- Born: 12 February 1896 Charlesfield, Auchterless (on the Hatton Estate) Aberdeenshire
- Died: 9 February 1970 (aged 73)
- Education: M.A. (1919)
- Alma mater: University of Aberdeen and University of Glasgow
- Occupation: Chemist
- Awards: Davy Medal (1952)

= Alexander Robertson (chemist) =

British chemist

Alexander Robertson FRS (12 February 1896 – 9 February 1970) was a British chemist. He was awarded the Davy Medal in 1952 "In recognition of his researches into the chemistry of natural products, particularly the wide range of glycosides, bitter principles and colouring matters containing heterocyclic oxygen atoms". He is known for his organic chemistry research, particularly in the investigation of natural products.

== Life ==
He grew up on a 63-acre Scottish farm and graduated from Turriff Higher Grade School in 1914. While he wanted to become a farmer, his family encouraged him to study science. He entered the University of Aberdeen in 1914 to study for a M.A.

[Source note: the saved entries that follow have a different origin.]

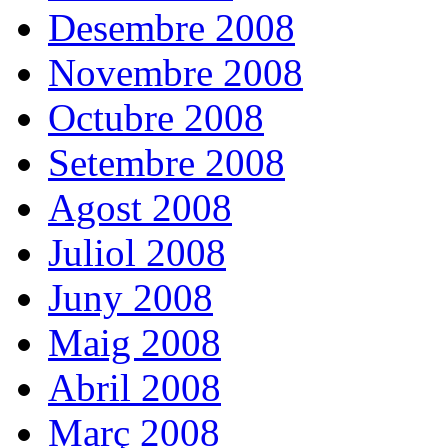
Desembre 2008
Novembre 2008
Octubre 2008
Setembre 2008
Agost 2008
Juliol 2008
Juny 2008
Maig 2008
Abril 2008
Març 2008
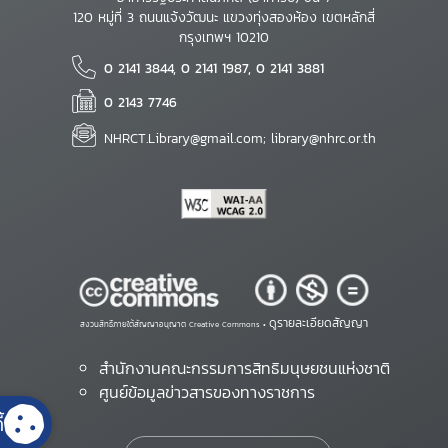
120 หมู่ที่ 3 ถนนแจ้งวัฒนะ แขวงทุ่งสองห้อง เขตหลักสี่
กรุงเทพฯ 10210
0 2141 3844, 0 2141 1987, 0 2141 3881
0 2143 7746
NHRCT.Library@gmail.com; library@nhrc.or.th
ดูรายละเอียดสัญญา
สงวนสิทธิ์ภายใต้สัญญาอนุญาต Creative Commons •
สำนักงานคณะกรรมการสิทธิมนุษยชนแห่งชาติ
ศูนย์ข้อมูลข่าวสารของทางราชการ
้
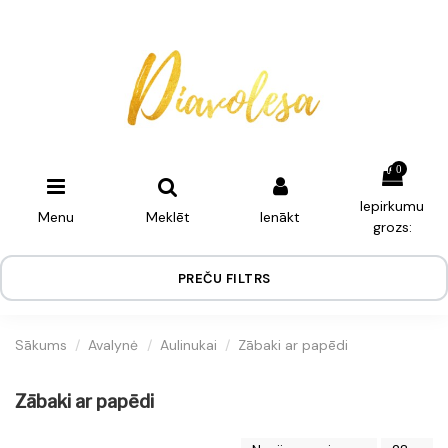
0
Iepirkumu
Menu
Meklēt
Ienākt
grozs:
PREČU FILTRS
Sākums
Avalynė
Aulinukai
Zābaki ar papēdi
Zābaki ar papēdi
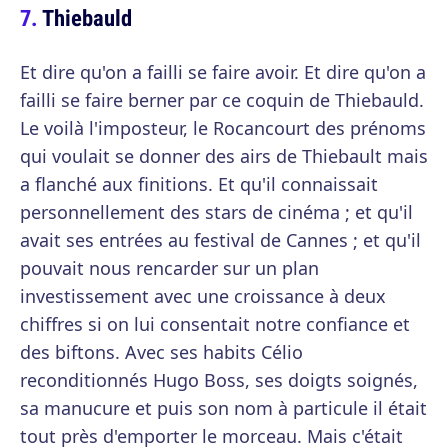
Thiebauld
Et dire qu'on a failli se faire avoir. Et dire qu'on a
failli se faire berner par ce coquin de Thiebauld.
Le voilà l'imposteur, le Rocancourt des prénoms
qui voulait se donner des airs de Thiebault mais
a flanché aux finitions. Et qu'il connaissait
personnellement des stars de cinéma ; et qu'il
avait ses entrées au festival de Cannes ; et qu'il
pouvait nous rencarder sur un plan
investissement avec une croissance à deux
chiffres si on lui consentait notre confiance et
des biftons. Avec ses habits Célio
reconditionnés Hugo Boss, ses doigts soignés,
sa manucure et puis son nom à particule il était
tout près d'emporter le morceau. Mais c'était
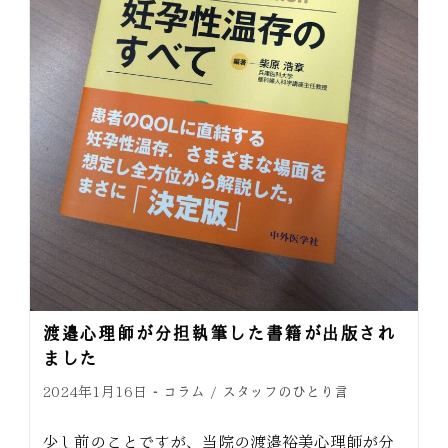
渡邉心理師が分担執筆した書籍が出版され
ました
コラム
スタッフのひとり言
2024年1月16日
/
少し前のことですが、当院の渡邉裕美心理師が分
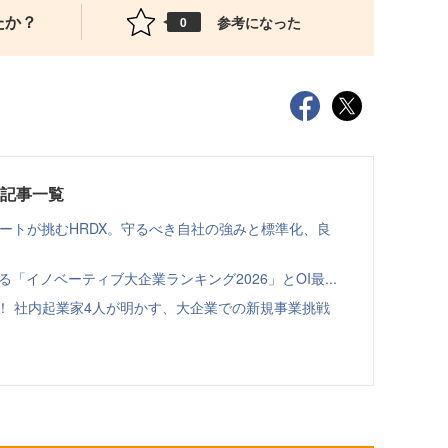
たか？
参考になった
0
載記事一覧
ゾートが挑むHRDX。守るべき自社の強みと標準化、良
る「イノベーティブ大企業ランキング2026」とOI最...
！ 社内起業家4人が明かす、大企業での新規事業挑戦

During World War I, he served in the Special Brigade, Royal Engineers (1916) and in the 2nd Seaforth Highlanders (1917), achieving the rank of lieutenant before being discharged in 1918.

He performed doctoral research with G. G. Henderson at the University of Glasgow (1922–1924). His thesis was titled "Studies on the sabinene series of terpenes" and published in 1924. He was awarded a Ph.D. During this time, he also helped advise Henderson's other students, including John Monteath Robertson.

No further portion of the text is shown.